Advantages of Using Kafka, Flink, and Pinot Together

  1. Seamless Integration: Kafka, Flink, and Pinot are designed to work together, ensuring smooth data flow from ingestion to analytics.
  2. Scalability: Each component can scale independently, allowing the entire architecture to handle large volumes of data.
  3. Low Latency: The combination ensures low-latency data processing and querying, making it suitable for real-time applications.
  4. Flexibility: This architecture can be adapted for various use cases, including fraud detection, real-time monitoring, and user behavior analytics.

Conclusion

Real-time streaming architectures are essential for businesses that require immediate insights and actions based on data. Apache Kafka, Apache Flink, and Apache Pinot form a powerful trio for building such architectures. Kafka handles reliable data ingestion, Flink provides real-time processing with low latency, and Pinot enables interactive and fast analytics on the processed data.
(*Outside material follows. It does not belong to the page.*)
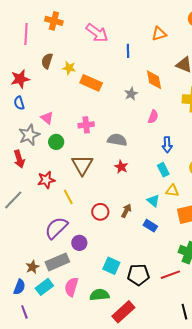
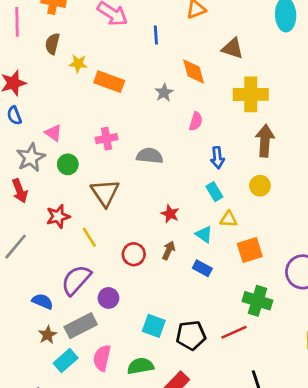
brown semicircle: (47, 61) -> (52, 44), moved
red star: (121, 167) -> (170, 214), moved
blue semicircle: (19, 287) -> (42, 301), moved, turned -84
By integrating these technologies, you can build scalable and robust real-time data pipelines that cater to a wide range of use cases, from monitoring and alerting systems to real-time recommendation engines and financial tickers. The examples provided in this article offer a foundation to start building your real-time streaming solutions, enabling your organization to harness the full potential of real-time data.